Did HBO Max's Bold Streaming Move of Day-and-Date Movies Work?

'The Matrix'Credit: Warner Bros.
HBO Max made a lot of filmmakers upset—and made a lot of money. 

The big bet this year was from Warner Bros., whose parent company AT&T forced the company's hand and made them go day-and-date with all their 2021 releases on HBO Max.

The bet was based on the pandemic driving box office numbers down and the need for them to drive HBO Max subscribers up. At the time, filmmakers like Denis Villeneuve were very upset. And rightfully so, as this decision was made without filmmakers' input and was not about the movies, but about the bottom line.

Still, they made the bet because they were confident in the results. Turns out, they were mostly right. 

'Godzilla vs. Kong'Credit: Warner Bros.
While we cannot track which filmmakers are likely to avoid WB because of the decision and the possibility of it happening again, what can be tracked is the boom for HBO Max.

According to Wired, "HBO and HBO Max had about 61 million subscribers worldwide. Today, that number is closer to 70 million. (For context, Netflix has somewhere near 214 million subscribers)."

That kind of boost in only a year is incredible for them. But not all of this came from just making movies accessible at home. 
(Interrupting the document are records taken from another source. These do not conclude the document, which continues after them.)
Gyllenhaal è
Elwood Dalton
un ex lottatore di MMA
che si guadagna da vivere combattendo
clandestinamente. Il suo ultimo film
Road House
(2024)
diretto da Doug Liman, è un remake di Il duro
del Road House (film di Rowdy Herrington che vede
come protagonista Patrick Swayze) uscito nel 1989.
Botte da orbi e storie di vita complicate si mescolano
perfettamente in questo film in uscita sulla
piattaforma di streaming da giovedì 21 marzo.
HBO Max also allows for variable pay structures, with a $10 option supported by ads, and $15, making it attractive for people on a budget. They're also prioritizing shows like a Game of Thrones spinoff and other star-driven ideas that run the gamut from reality to comedy to drama. So this all sounds like it works.

But will it continue to work? HBO Max has shifted movies back to theaters but will have a 45-day wait period. So a movie will come out in theaters, and then 45 days later, be on their app. That should keep people enticed, and with the new Game of Thrones spinoff coming, their numbers should stay strong. 

We're going to find out if this is paying off in real-time next year as people get back to theaters and we track how many subscribers HBO Max gets as the year progresses. The streaming war is definitely on, and HBO Max's huge gamble seems to have put them in a good place for continued success.

Let us know what you think in the comments.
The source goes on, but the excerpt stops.